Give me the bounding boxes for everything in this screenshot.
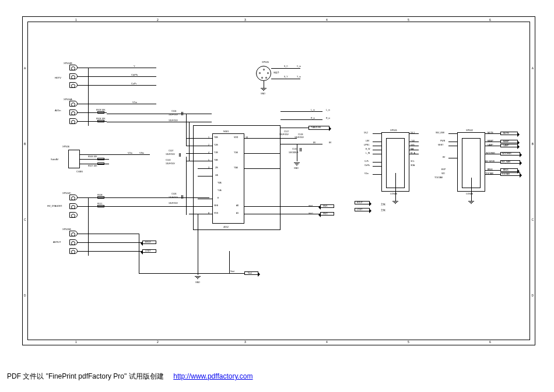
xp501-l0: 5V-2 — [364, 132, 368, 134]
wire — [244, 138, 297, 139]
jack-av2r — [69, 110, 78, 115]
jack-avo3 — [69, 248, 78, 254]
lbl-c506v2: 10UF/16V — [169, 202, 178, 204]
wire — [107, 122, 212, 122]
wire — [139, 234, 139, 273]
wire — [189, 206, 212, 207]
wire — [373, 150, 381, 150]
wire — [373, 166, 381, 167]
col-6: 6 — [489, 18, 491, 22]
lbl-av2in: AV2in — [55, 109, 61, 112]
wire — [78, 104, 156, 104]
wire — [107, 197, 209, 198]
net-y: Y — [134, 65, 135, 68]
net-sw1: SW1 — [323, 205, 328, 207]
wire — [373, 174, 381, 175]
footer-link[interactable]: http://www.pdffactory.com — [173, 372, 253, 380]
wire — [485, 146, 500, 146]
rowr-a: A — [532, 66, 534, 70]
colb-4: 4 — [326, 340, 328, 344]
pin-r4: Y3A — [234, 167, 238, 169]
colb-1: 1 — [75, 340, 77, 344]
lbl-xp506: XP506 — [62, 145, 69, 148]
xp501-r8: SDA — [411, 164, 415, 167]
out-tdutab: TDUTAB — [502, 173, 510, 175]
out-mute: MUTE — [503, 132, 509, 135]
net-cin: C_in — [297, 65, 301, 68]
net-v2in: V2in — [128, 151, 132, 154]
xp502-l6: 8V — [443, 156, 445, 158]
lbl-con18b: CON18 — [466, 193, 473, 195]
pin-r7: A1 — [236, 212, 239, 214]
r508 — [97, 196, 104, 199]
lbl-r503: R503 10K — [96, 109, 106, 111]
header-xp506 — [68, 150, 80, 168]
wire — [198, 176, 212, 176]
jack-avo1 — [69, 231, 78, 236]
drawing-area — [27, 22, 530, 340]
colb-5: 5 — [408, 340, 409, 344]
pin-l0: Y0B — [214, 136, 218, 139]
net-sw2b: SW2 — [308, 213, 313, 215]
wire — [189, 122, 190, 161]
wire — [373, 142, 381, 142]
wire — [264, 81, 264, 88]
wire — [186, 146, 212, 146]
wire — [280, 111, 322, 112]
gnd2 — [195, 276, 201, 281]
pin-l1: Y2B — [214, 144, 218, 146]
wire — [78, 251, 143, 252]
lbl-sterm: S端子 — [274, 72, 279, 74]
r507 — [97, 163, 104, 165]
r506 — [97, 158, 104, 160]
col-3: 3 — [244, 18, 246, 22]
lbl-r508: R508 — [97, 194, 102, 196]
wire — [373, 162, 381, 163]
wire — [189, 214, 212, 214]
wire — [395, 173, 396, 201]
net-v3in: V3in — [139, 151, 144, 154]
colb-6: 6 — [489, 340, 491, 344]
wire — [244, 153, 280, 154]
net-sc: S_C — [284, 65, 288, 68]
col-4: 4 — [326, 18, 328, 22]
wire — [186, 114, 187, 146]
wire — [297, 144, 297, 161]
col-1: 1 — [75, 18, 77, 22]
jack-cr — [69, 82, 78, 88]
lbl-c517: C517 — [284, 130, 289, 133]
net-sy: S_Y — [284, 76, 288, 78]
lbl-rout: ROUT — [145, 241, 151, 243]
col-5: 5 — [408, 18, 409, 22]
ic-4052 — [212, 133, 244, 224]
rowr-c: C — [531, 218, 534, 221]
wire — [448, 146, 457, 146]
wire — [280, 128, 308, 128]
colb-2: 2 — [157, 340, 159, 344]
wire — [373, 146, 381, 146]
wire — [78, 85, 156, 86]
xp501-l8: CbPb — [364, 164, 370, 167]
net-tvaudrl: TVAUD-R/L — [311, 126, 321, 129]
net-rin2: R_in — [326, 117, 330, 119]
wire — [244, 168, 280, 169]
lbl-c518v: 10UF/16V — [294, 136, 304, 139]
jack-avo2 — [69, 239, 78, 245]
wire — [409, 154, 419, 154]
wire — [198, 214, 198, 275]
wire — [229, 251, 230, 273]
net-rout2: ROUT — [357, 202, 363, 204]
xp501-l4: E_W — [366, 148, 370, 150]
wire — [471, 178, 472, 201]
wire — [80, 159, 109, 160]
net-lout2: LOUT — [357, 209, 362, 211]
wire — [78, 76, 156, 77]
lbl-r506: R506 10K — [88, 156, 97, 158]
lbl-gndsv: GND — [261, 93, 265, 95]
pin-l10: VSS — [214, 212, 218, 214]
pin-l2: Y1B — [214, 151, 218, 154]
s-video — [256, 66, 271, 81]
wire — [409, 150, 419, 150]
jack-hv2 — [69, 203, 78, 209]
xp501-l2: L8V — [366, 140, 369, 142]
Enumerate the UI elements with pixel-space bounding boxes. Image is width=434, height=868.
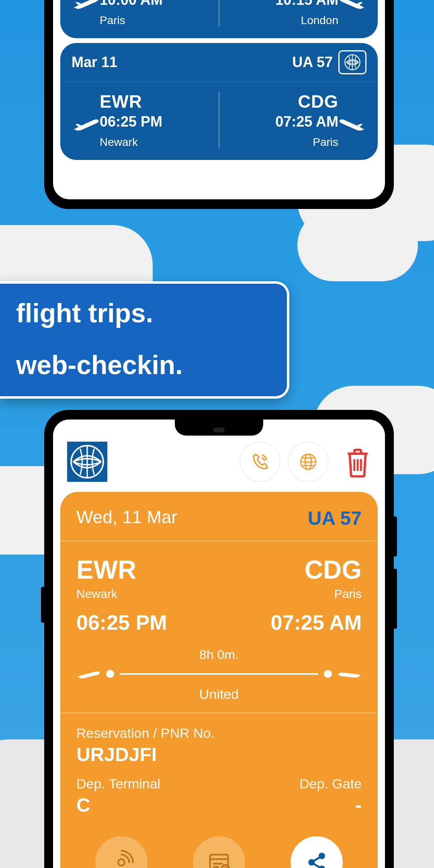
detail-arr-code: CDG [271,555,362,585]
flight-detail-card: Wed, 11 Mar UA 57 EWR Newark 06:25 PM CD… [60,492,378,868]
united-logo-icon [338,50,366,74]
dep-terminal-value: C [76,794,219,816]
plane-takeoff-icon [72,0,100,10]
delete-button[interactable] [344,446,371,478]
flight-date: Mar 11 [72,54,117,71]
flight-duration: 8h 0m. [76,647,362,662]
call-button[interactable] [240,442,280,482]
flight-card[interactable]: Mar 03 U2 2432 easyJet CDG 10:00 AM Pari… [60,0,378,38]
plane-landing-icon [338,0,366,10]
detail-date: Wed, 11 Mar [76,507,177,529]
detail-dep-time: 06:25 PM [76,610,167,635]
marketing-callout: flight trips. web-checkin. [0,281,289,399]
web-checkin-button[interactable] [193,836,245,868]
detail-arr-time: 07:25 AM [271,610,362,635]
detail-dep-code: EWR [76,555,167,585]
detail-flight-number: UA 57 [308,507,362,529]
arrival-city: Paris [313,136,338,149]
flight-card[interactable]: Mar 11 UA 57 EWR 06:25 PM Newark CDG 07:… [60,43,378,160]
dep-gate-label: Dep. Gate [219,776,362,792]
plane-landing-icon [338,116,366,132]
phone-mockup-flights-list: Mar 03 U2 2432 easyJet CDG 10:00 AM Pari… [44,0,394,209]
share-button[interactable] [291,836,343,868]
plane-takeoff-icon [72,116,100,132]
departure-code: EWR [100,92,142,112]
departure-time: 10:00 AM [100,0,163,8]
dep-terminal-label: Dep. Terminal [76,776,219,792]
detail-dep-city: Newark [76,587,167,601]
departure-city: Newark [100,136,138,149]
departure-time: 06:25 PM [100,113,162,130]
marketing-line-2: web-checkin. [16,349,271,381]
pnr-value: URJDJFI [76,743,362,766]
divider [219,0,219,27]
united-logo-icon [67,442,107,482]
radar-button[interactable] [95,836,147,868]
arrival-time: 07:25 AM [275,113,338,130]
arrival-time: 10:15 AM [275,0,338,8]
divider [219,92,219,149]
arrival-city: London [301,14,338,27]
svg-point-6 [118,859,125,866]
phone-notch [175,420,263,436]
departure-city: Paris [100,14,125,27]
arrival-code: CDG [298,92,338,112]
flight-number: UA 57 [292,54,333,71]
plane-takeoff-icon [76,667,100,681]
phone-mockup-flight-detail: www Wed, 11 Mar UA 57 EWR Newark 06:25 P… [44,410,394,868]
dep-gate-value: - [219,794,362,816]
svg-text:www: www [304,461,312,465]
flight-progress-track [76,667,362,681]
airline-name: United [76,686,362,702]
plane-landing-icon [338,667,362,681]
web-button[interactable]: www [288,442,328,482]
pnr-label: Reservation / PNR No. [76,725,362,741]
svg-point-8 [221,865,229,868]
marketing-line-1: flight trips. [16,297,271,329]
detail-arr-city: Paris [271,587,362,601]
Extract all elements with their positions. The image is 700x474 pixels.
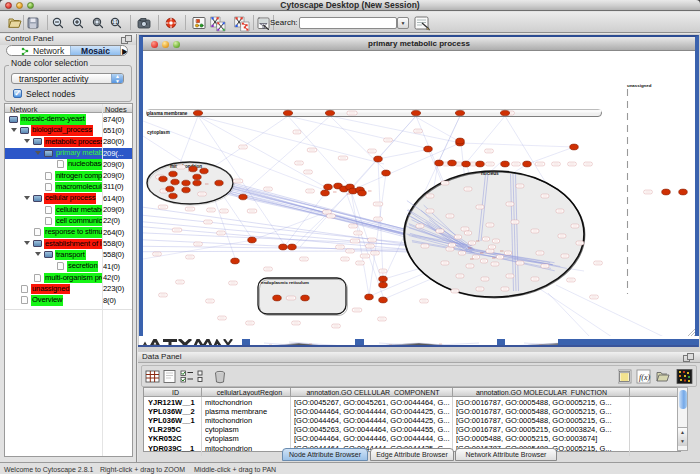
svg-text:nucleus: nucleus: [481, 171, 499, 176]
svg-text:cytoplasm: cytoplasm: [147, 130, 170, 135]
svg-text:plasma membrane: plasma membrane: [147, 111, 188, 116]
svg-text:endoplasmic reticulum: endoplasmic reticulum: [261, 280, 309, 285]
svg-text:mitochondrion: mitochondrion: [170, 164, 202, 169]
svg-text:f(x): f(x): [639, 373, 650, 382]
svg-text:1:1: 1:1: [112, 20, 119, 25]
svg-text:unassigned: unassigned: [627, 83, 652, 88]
+--
■ **Task to complete**
Work out how many lines of the records contain the word "ROUT", and give only that number.

■ **Solution to the exercise**
2